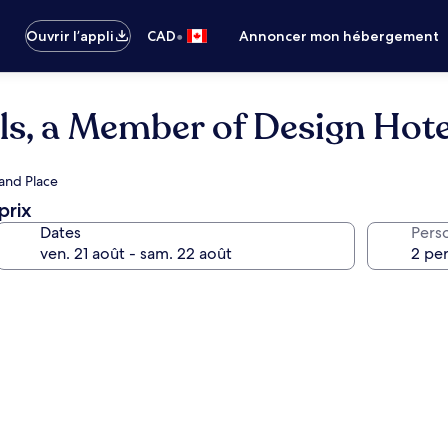
•
Ouvrir l’appli
CAD
Annoncer mon hébergement
ls, a Member of Design Hote
rand Place
prix
Dates
Pers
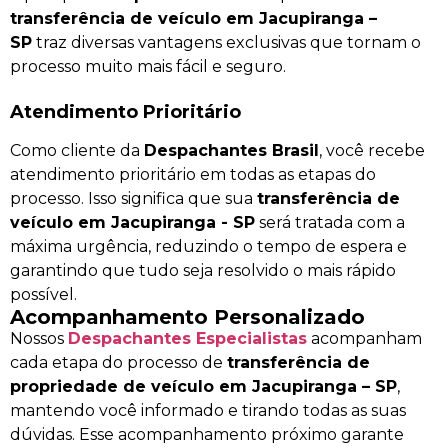
transferência de veículo em Jacupiranga –
SP
traz diversas vantagens exclusivas que tornam o
processo muito mais fácil e seguro.
Atendimento Prioritário
Como cliente da
Despachantes Brasil
, você recebe
atendimento prioritário em todas as etapas do
processo. Isso significa que sua
transferência de
veículo em Jacupiranga - SP
será tratada com a
máxima urgência, reduzindo o tempo de espera e
garantindo que tudo seja resolvido o mais rápido
possível.
Acompanhamento Personalizado
Nossos
Despachantes Especialistas
acompanham
cada etapa do processo de
transferência de
propriedade de veículo em Jacupiranga – SP
,
mantendo você informado e tirando todas as suas
dúvidas. Esse acompanhamento próximo garante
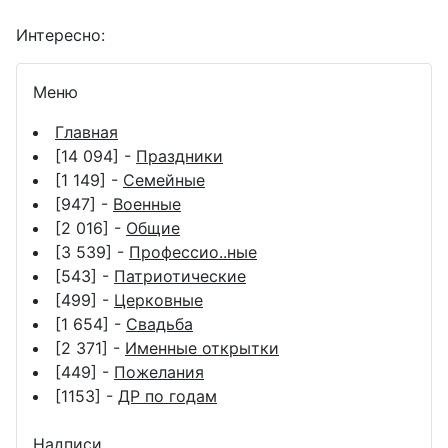
Интересно:
Меню
Главная
[14 094] -
Праздники
[1 149] -
Семейные
[947] -
Военные
[2 016] -
Общие
[3 539] -
Профессио..ные
[543] -
Патриотические
[499] -
Церковные
[1 654] -
Свадьба
[2 371] -
Именные открытки
[449] -
Пожелания
[1153] -
ДР по годам
Надписи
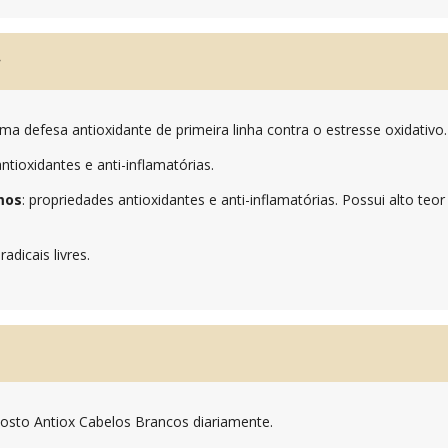
s
ma defesa antioxidante de primeira linha contra o estresse oxidativo.
ntioxidantes e anti-inflamatórias.
mos
: propriedades antioxidantes e anti-inflamatórias. Possui alto te
radicais livres.
sto Antiox Cabelos Brancos diariamente.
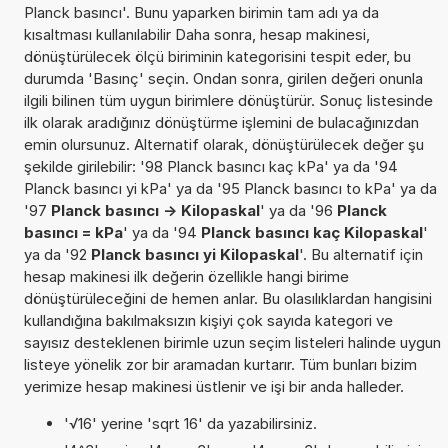
Planck basıncı'. Bunu yaparken birimin tam adı ya da
kısaltması kullanılabilir Daha sonra, hesap makinesi,
dönüştürülecek ölçü biriminin kategorisini tespit eder, bu
durumda 'Basınç' seçin. Ondan sonra, girilen değeri onunla
ilgili bilinen tüm uygun birimlere dönüştürür. Sonuç listesinde
ilk olarak aradığınız dönüştürme işlemini de bulacağınızdan
emin olursunuz. Alternatif olarak, dönüştürülecek değer şu
şekilde girilebilir: '98 Planck basıncı kaç kPa' ya da '94
Planck basıncı yi kPa' ya da '95 Planck basıncı to kPa' ya da
'97
Planck basıncı -> Kilopaskal
' ya da '96
Planck
basıncı = kPa
' ya da '94
Planck basıncı kaç Kilopaskal
'
ya da '92
Planck basıncı yi Kilopaskal
'. Bu alternatif için
hesap makinesi ilk değerin özellikle hangi birime
dönüştürüleceğini de hemen anlar. Bu olasılıklardan hangisini
kullandığına bakılmaksızın kişiyi çok sayıda kategori ve
sayısız desteklenen birimle uzun seçim listeleri halinde uygun
listeye yönelik zor bir aramadan kurtarır. Tüm bunları bizim
yerimize hesap makinesi üstlenir ve işi bir anda halleder.
'√16' yerine 'sqrt 16' da yazabilirsiniz.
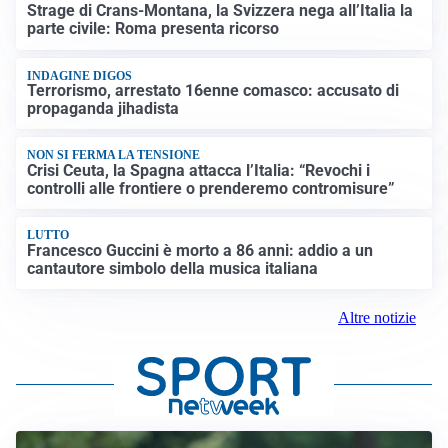
Strage di Crans-Montana, la Svizzera nega all’Italia la
parte civile: Roma presenta ricorso
INDAGINE DIGOS
Terrorismo, arrestato 16enne comasco: accusato di
propaganda jihadista
NON SI FERMA LA TENSIONE
Crisi Ceuta, la Spagna attacca l’Italia: “Revochi i
controlli alle frontiere o prenderemo contromisure”
LUTTO
Francesco Guccini è morto a 86 anni: addio a un
cantautore simbolo della musica italiana
Altre notizie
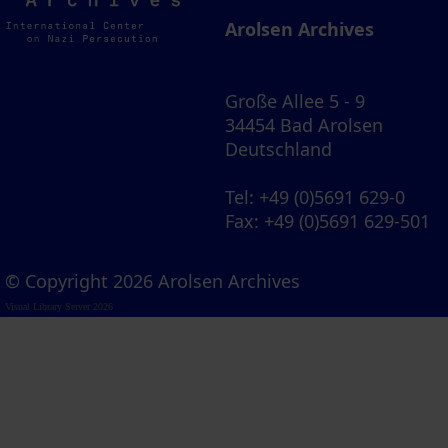
Archives
Arolsen Archives
Große Allee 5 - 9
34454 Bad Arolsen
Deutschland
Tel
: +49 (0)5691 629-0
Fax
: +49 (0)5691 629-501
© Copyright 2026 Arolsen Archives
Visual Library Server 2026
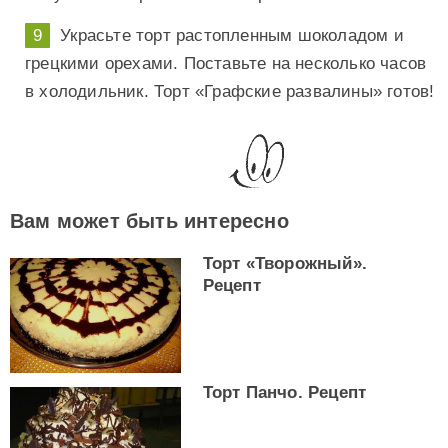
Украсьте торт растопленным шоколадом и
грецкими орехами. Поставьте на несколько часов
в холодильник. Торт «Графские развалины» готов!
Вам может быть интересно
Торт «Творожный».
Рецепт
Торт Панчо. Рецепт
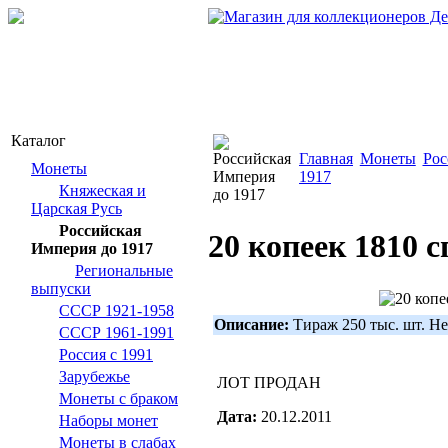
Каталог
Главная
Монеты
Рос
Монеты
1917
Княжеская и
Царская Русь
Российская
20 копеек 1810 с
Империя до 1917
Региональные
выпуски
СССР 1921-1958
Описание:
Тираж 250 тыс. шт. Не
СССР 1961-1991
Россия с 1991
Зарубежье
ЛОТ ПРОДАН
Монеты с браком
Дата:
20.12.2011
Наборы монет
Монеты в слабах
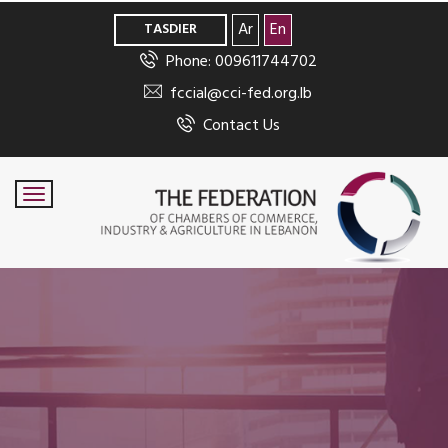
>
Ar
En
TASDIER
Phone: 009611744702
fccial@cci-fed.org.lb
Contact Us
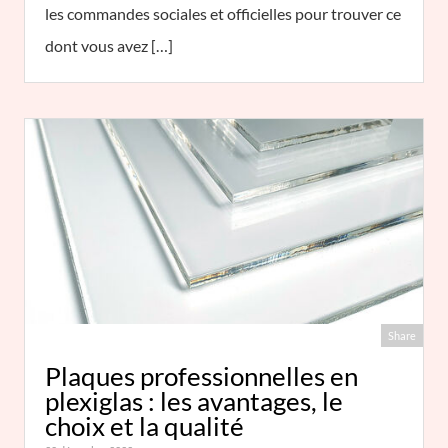
les commandes sociales et officielles pour trouver ce
dont vous avez […]
Share
Plaques professionnelles en
plexiglas : les avantages, le
choix et la qualité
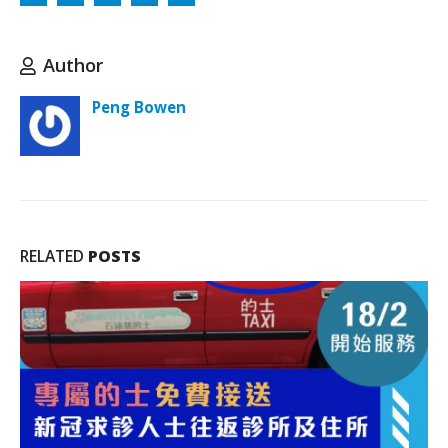
Author
Peng Bowen
RELATED
POSTS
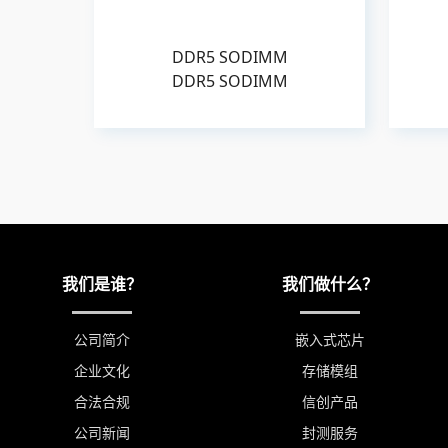
DDR5 SODIMM
DDR5 SODIMM
我们是谁？
我们做什么？
公司简介
嵌入式芯片
企业文化
存储模组
合法合规
信创产品
公司新闻
封测服务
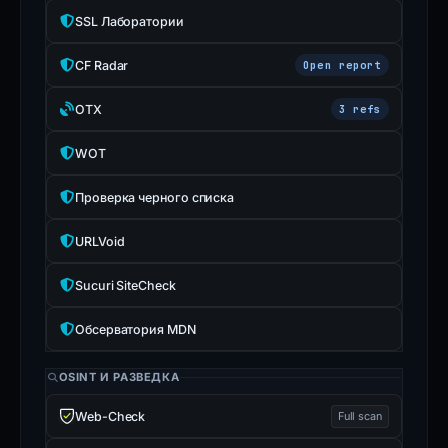
SSL Лаборатории
CF Radar
Open report
OTX
3 refs
WOT
Проверка черного списка
URLVoid
Sucuri SiteCheck
Обсерватория MDN
OSINT И РАЗВЕДКА
Web-Check
Full scan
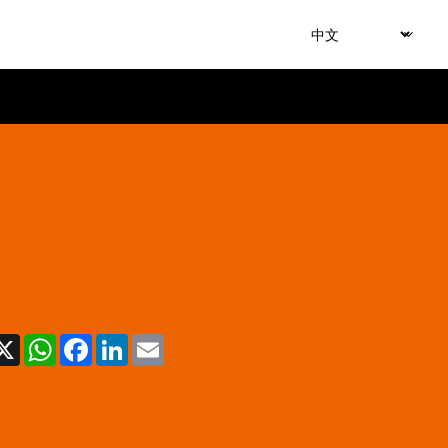
X
WhatsApp
Facebook
LinkedIn
Email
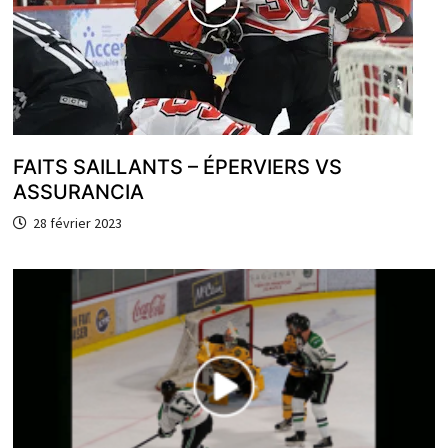
FAITS SAILLANTS – ÉPERVIERS VS
ASSURANCIA
28 février 2023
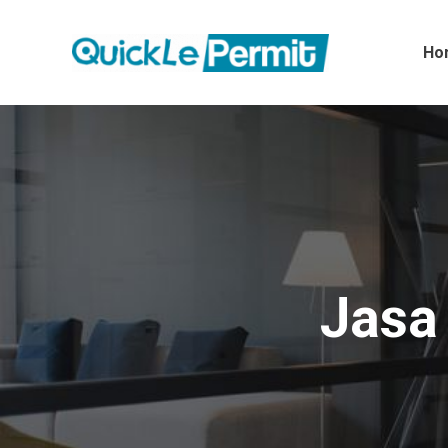
Ho
Jasa 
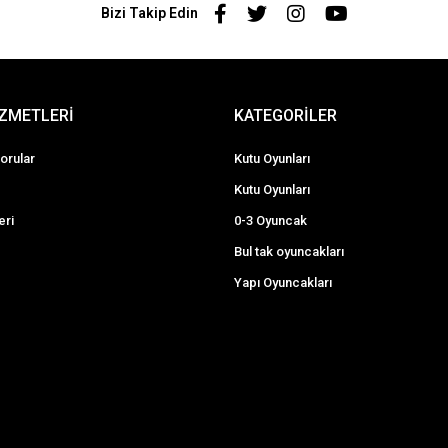
Bizi Takip Edin
İZMETLERİ
KATEGORİLER
orular
Kutu Oyunları
Kutu Oyunları
eri
0-3 Oyuncak
Bul tak oyuncakları
Yapı Oyuncakları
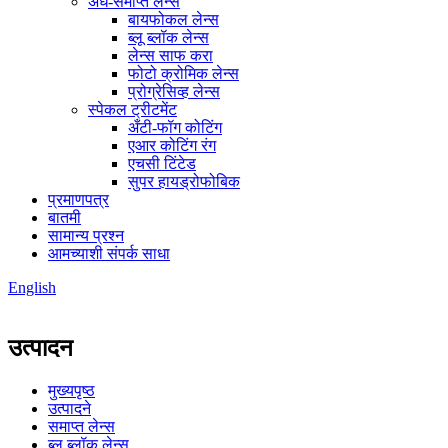
अर्ध-समाप्त लेन्स
बायफोकल लेन्स
ब्लू ब्लॉक लेन्स
लेन्स साफ करा
फोटो क्रोमिक लेन्स
प्रोग्रेसिव्ह लेन्स
स्पेकल ट्रीटमेंट
अँटी-फॉग कोटिंग
एआर कोटिंग रंग
एचसी टिंटेड
सुपर हायड्रोफोबिक
प्रमाणपत्र
बातमी
सामान्य प्रश्न
आमच्याशी संपर्क साधा
English
उत्पादन
मुख्यपृष्ठ
उत्पादने
समाप्त लेन्स
ब्लू ब्लॉक लेन्स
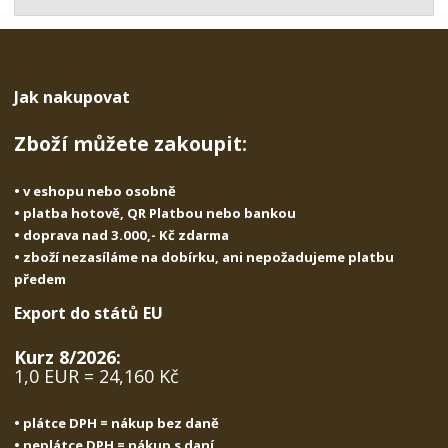
t
s
t
v
t
í
v
í
Jak nakupovat
Zboží můžete zakoupit:
• v eshopu nebo osobně
• platba hotově, QR Platbou nebo bankou
• doprava nad 3.000,- Kč zdarma
• zboží nezasíláme na dobírku, ani nepožadujeme platbu
předem
Export do států EU
Kurz 8/2026:
1,0 EUR = 24,160 Kč
• plátce DPH = nákup bez daně
• neplátce DPH = nákup s daní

━━━━━━━━

- **Action item**:
In full and without any pictures, print the listing above exactly.

- **Response to this exercise**:
•
Ouvrir l’appli
CAD
Annoncer mon hébergement
ls, a Member of Design Hote
rand Place
prix
Dates
Pers
transferência de veículo em Jacupiranga –
SP
traz diversas vantagens exclusivas que tornam o
processo muito mais fácil e seguro.
Atendimento Prioritário
Como cliente da
Despachantes Brasil
, você recebe
atendimento prioritário em todas as etapas do
processo. Isso significa que sua
transferência de
veículo em Jacupiranga - SP
será tratada com a
máxima urgência, reduzindo o tempo de espera e
garantindo que tudo seja resolvido o mais rápido
possível.
Acompanhamento Personalizado
Nossos
Despachantes Especialistas
acompanham
cada etapa do processo de
transferência de
propriedade de veículo em Jacupiranga – SP
,
mantendo você informado e tirando todas as suas
dúvidas. Esse acompanhamento próximo garante
Интересно:
Меню
Главная
[14 094] -
Праздники
[1 149] -
Семейные
[947] -
Военные
[2 016] -
Общие
[3 539] -
Профессио..ные
[543] -
Патриотические
[499] -
Церковные
[1 654] -
Свадьба
[2 371] -
Именные открытки
[449] -
Пожелания
[1153] -
ДР по годам
Надписи
s
ma defesa antioxidante de primeira linha contra o estresse oxidativo.
ntioxidantes e anti-inflamatórias.
mos
: propriedades antioxidantes e anti-inflamatórias. Possui alto te
radicais livres.
sto Antiox Cabelos Brancos diariamente.
Planck basıncı'. Bunu yaparken birimin tam adı ya da
kısaltması kullanılabilir Daha sonra, hesap makinesi,
dönüştürülecek ölçü biriminin kategorisini tespit eder, bu
durumda 'Basınç' seçin. Ondan sonra, girilen değeri onunla
ilgili bilinen tüm uygun birimlere dönüştürür. Sonuç listesinde
ilk olarak aradığınız dönüştürme işlemini de bulacağınızdan
emin olursunuz. Alternatif olarak, dönüştürülecek değer şu
şekilde girilebilir: '98 Planck basıncı kaç kPa' ya da '94
Planck basıncı yi kPa' ya da '95 Planck basıncı to kPa' ya da
'97
Planck basıncı -> Kilopaskal
' ya da '96
Planck
basıncı = kPa
' ya da '94
Planck basıncı kaç Kilopaskal
'
ya da '92
Planck basıncı yi Kilopaskal
'. Bu alternatif için
hesap makinesi ilk değerin özellikle hangi birime
dönüştürüleceğini de hemen anlar. Bu olasılıklardan hangisini
kullandığına bakılmaksızın kişiyi çok sayıda kategori ve
sayısız desteklenen birimle uzun seçim listeleri halinde uygun
listeye yönelik zor bir aramadan kurtarır. Tüm bunları bizim
yerimize hesap makinesi üstlenir ve işi bir anda halleder.
'√16' yerine 'sqrt 16' da yazabilirsiniz.
Strage di Crans-Montana, la Svizzera nega all’Italia la
parte civile: Roma presenta ricorso
INDAGINE DIGOS
Terrorismo, arrestato 16enne comasco: accusato di
propaganda jihadista
NON SI FERMA LA TENSIONE
Crisi Ceuta, la Spagna attacca l’Italia: “Revochi i
controlli alle frontiere o prenderemo contromisure”
LUTTO
Francesco Guccini è morto a 86 anni: addio a un
cantautore simbolo della musica italiana
Altre notizie
Archives
Arolsen Archives
Große Allee 5 - 9
34454 Bad Arolsen
Deutschland
Tel
: +49 (0)5691 629-0
Fax
: +49 (0)5691 629-501
© Copyright 2026 Arolsen Archives
Visual Library Server 2026
Украсьте торт растопленным шоколадом и
грецкими орехами. Поставьте на несколько часов
в холодильник. Торт «Графские развалины» готов!
Вам может быть интересно
Торт «Творожный».
Рецепт
Торт Панчо. Рецепт
Каталог
Главная
Монеты
Рос
Монеты
1917
Княжеская и
Царская Русь
Российская
20 копеек 1810 с
Империя до 1917
Региональные
выпуски
СССР 1921-1958
Описание:
Тираж 250 тыс. шт. Не
СССР 1961-1991
Россия с 1991
Зарубежье
ЛОТ ПРОДАН
Монеты с браком
Дата:
20.12.2011
Наборы монет
Монеты в слабах
>
Ar
En
TASDIER
Phone: 009611744702
fccial@cci-fed.org.lb
Contact Us
les commandes sociales et officielles pour trouver ce
dont vous avez […]
Share
Plaques professionnelles en
plexiglas : les avantages, le
choix et la qualité
Author
Peng Bowen
RELATED
POSTS
DDR5 SODIMM
DDR5 SODIMM
我们是谁？
我们做什么？
公司简介
嵌入式芯片
企业文化
存储模组
合法合规
信创产品
公司新闻
封测服务
SSL Лаборатории
CF Radar
Open report
OTX
3 refs
WOT
Проверка черного списка
URLVoid
Sucuri SiteCheck
Обсерватория MDN
OSINT И РАЗВЕДКА
Web-Check
Full scan
X
WhatsApp
Facebook
LinkedIn
Email
FAITS SAILLANTS – ÉPERVIERS VS
ASSURANCIA
28 février 2023
Ho
Jasa 
Bizi Takip Edin
İZMETLERİ
KATEGORİLER
orular
Kutu Oyunları
Kutu Oyunları
eri
0-3 Oyuncak
Bul tak oyuncakları
Yapı Oyuncakları
अर्ध-समाप्त लेन्स
बायफोकल लेन्स
ब्लू ब्लॉक लेन्स
लेन्स साफ करा
फोटो क्रोमिक लेन्स
प्रोग्रेसिव्ह लेन्स
स्पेकल ट्रीटमेंट
अँटी-फॉग कोटिंग
एआर कोटिंग रंग
एचसी टिंटेड
सुपर हायड्रोफोबिक
प्रमाणपत्र
बातमी
सामान्य प्रश्न
आमच्याशी संपर्क साधा
English
उत्पादन
मुख्यपृष्ठ
उत्पादने
समाप्त लेन्स
ब्लू ब्लॉक लेन्स
t
s
t
v
t
í
v
í
Jak nakupovat
Zboží můžete zakoupit:
• v eshopu nebo osobně
• platba hotově, QR Platbou nebo bankou
• doprava nad 3.000,- Kč zdarma
• zboží nezasíláme na dobírku, ani nepožadujeme platbu
předem
Export do států EU
Kurz 8/2026:
1,0 EUR = 24,160 Kč
• plátce DPH = nákup bez daně
• neplátce DPH = nákup s daní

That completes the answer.